[Brief]
What you return must match the records word for word.

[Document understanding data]
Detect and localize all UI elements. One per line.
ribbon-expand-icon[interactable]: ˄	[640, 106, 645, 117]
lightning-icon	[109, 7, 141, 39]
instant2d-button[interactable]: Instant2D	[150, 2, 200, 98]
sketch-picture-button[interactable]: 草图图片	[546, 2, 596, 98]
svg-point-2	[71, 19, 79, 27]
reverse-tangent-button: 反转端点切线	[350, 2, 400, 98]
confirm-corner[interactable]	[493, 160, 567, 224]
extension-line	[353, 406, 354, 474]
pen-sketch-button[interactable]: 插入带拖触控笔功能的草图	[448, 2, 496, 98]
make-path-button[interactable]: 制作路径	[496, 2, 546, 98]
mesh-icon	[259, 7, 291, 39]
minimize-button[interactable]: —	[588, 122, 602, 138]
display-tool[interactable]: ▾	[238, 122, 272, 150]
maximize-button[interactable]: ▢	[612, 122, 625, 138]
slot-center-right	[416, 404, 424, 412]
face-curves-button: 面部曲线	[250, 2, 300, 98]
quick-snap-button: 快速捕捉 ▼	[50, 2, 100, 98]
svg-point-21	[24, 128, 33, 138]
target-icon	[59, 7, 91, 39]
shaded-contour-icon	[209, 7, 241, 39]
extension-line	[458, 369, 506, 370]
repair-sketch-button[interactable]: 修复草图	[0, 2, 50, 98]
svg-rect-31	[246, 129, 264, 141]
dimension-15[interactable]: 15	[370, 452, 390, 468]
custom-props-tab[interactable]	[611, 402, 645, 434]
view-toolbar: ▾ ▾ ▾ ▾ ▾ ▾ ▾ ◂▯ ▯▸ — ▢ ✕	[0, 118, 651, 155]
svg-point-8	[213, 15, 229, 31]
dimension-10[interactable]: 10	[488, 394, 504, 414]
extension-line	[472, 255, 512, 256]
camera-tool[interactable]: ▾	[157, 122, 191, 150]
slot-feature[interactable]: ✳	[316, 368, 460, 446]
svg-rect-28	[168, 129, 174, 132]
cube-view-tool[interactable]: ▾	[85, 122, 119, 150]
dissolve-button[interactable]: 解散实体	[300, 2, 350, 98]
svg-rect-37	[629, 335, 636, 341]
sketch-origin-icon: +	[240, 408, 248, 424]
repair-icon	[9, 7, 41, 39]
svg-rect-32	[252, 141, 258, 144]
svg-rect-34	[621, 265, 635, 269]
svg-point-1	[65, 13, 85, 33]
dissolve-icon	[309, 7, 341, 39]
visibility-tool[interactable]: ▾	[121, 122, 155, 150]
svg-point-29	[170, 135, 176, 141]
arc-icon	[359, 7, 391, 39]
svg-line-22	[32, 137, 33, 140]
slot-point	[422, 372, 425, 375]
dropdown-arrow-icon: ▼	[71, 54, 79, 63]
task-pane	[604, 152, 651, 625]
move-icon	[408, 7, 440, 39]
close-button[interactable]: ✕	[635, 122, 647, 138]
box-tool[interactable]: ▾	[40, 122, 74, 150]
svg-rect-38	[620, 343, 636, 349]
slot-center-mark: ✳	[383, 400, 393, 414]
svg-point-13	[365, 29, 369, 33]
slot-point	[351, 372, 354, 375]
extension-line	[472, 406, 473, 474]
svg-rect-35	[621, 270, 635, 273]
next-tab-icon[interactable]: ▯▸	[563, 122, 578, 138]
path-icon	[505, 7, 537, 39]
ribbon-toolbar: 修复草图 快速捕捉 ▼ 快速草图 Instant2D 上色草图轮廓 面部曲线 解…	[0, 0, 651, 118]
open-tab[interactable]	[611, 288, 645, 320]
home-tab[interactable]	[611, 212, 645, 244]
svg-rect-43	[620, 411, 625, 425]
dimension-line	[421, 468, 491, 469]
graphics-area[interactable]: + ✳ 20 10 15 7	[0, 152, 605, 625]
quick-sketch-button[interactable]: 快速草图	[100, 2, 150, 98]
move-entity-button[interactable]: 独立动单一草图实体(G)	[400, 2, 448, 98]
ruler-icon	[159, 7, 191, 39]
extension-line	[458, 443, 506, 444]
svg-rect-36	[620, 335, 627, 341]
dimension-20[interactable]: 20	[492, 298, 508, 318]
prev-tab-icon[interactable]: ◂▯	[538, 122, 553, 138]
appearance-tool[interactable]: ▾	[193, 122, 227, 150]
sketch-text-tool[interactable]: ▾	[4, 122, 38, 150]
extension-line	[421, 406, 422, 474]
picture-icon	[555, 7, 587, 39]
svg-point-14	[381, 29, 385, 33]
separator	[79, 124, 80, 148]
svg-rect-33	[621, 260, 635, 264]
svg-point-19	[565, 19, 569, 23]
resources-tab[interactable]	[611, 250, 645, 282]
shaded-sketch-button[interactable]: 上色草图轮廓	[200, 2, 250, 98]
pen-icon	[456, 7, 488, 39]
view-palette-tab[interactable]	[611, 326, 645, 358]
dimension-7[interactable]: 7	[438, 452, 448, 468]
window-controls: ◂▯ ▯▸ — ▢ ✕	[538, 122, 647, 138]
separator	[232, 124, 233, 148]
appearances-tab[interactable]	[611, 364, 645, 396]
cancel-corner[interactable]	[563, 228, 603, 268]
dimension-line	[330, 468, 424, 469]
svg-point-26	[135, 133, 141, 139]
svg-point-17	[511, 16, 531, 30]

[Expected answer]
Detect and localize all UI elements. One per line.
ribbon-expand-icon[interactable]: ˄	[640, 106, 645, 117]
lightning-icon	[109, 7, 141, 39]
instant2d-button[interactable]: Instant2D	[150, 2, 200, 98]
sketch-picture-button[interactable]: 草图图片	[546, 2, 596, 98]
svg-point-2	[71, 19, 79, 27]
reverse-tangent-button: 反转端点切线	[350, 2, 400, 98]
confirm-corner[interactable]	[493, 160, 567, 224]
extension-line	[353, 406, 354, 474]
pen-sketch-button[interactable]: 插入带拖触控笔功能的草图	[448, 2, 496, 98]
make-path-button[interactable]: 制作路径	[496, 2, 546, 98]
mesh-icon	[259, 7, 291, 39]
minimize-button[interactable]: —	[588, 122, 602, 138]
display-tool[interactable]: ▾	[238, 122, 272, 150]
maximize-button[interactable]: ▢	[612, 122, 625, 138]
slot-center-right	[416, 404, 424, 412]
face-curves-button: 面部曲线	[250, 2, 300, 98]
quick-snap-button: 快速捕捉 ▼	[50, 2, 100, 98]
svg-point-21	[24, 128, 33, 138]
target-icon	[59, 7, 91, 39]
shaded-contour-icon	[209, 7, 241, 39]
extension-line	[458, 369, 506, 370]
repair-sketch-button[interactable]: 修复草图	[0, 2, 50, 98]
svg-rect-31	[246, 129, 264, 141]
dimension-15[interactable]: 15	[370, 452, 390, 468]
custom-props-tab[interactable]	[611, 402, 645, 434]
view-toolbar: ▾ ▾ ▾ ▾ ▾ ▾ ▾ ◂▯ ▯▸ — ▢ ✕	[0, 118, 651, 155]
svg-point-8	[213, 15, 229, 31]
dimension-10[interactable]: 10	[488, 394, 504, 414]
extension-line	[472, 255, 512, 256]
camera-tool[interactable]: ▾	[157, 122, 191, 150]
slot-feature[interactable]: ✳	[316, 368, 460, 446]
svg-rect-28	[168, 129, 174, 132]
cube-view-tool[interactable]: ▾	[85, 122, 119, 150]
dissolve-button[interactable]: 解散实体	[300, 2, 350, 98]
svg-rect-37	[629, 335, 636, 341]
sketch-origin-icon: +	[240, 408, 248, 424]
repair-icon	[9, 7, 41, 39]
svg-rect-32	[252, 141, 258, 144]
svg-rect-34	[621, 265, 635, 269]
svg-point-1	[65, 13, 85, 33]
dissolve-icon	[309, 7, 341, 39]
visibility-tool[interactable]: ▾	[121, 122, 155, 150]
svg-point-29	[170, 135, 176, 141]
arc-icon	[359, 7, 391, 39]
svg-line-22	[32, 137, 33, 140]
slot-point	[422, 372, 425, 375]
dropdown-arrow-icon: ▼	[71, 54, 79, 63]
task-pane	[604, 152, 651, 625]
move-icon	[408, 7, 440, 39]
close-button[interactable]: ✕	[635, 122, 647, 138]
box-tool[interactable]: ▾	[40, 122, 74, 150]
svg-rect-38	[620, 343, 636, 349]
slot-center-mark: ✳	[383, 400, 393, 414]
svg-point-13	[365, 29, 369, 33]
slot-point	[351, 372, 354, 375]
extension-line	[472, 406, 473, 474]
svg-rect-35	[621, 270, 635, 273]
next-tab-icon[interactable]: ▯▸	[563, 122, 578, 138]
path-icon	[505, 7, 537, 39]
ribbon-toolbar: 修复草图 快速捕捉 ▼ 快速草图 Instant2D 上色草图轮廓 面部曲线 解…	[0, 0, 651, 118]
open-tab[interactable]	[611, 288, 645, 320]
home-tab[interactable]	[611, 212, 645, 244]
svg-rect-43	[620, 411, 625, 425]
dimension-line	[421, 468, 491, 469]
graphics-area[interactable]: + ✳ 20 10 15 7	[0, 152, 605, 625]
quick-sketch-button[interactable]: 快速草图	[100, 2, 150, 98]
move-entity-button[interactable]: 独立动单一草图实体(G)	[400, 2, 448, 98]
ruler-icon	[159, 7, 191, 39]
extension-line	[458, 443, 506, 444]
svg-rect-36	[620, 335, 627, 341]
dimension-20[interactable]: 20	[492, 298, 508, 318]
prev-tab-icon[interactable]: ◂▯	[538, 122, 553, 138]
appearance-tool[interactable]: ▾	[193, 122, 227, 150]
sketch-text-tool[interactable]: ▾	[4, 122, 38, 150]
extension-line	[421, 406, 422, 474]
picture-icon	[555, 7, 587, 39]
svg-point-14	[381, 29, 385, 33]
separator	[79, 124, 80, 148]
svg-rect-33	[621, 260, 635, 264]
svg-point-19	[565, 19, 569, 23]
resources-tab[interactable]	[611, 250, 645, 282]
shaded-sketch-button[interactable]: 上色草图轮廓	[200, 2, 250, 98]
pen-icon	[456, 7, 488, 39]
view-palette-tab[interactable]	[611, 326, 645, 358]
dimension-7[interactable]: 7	[438, 452, 448, 468]
window-controls: ◂▯ ▯▸ — ▢ ✕	[538, 122, 647, 138]
separator	[232, 124, 233, 148]
appearances-tab[interactable]	[611, 364, 645, 396]
cancel-corner[interactable]	[563, 228, 603, 268]
dimension-line	[330, 468, 424, 469]
svg-point-26	[135, 133, 141, 139]
svg-point-17	[511, 16, 531, 30]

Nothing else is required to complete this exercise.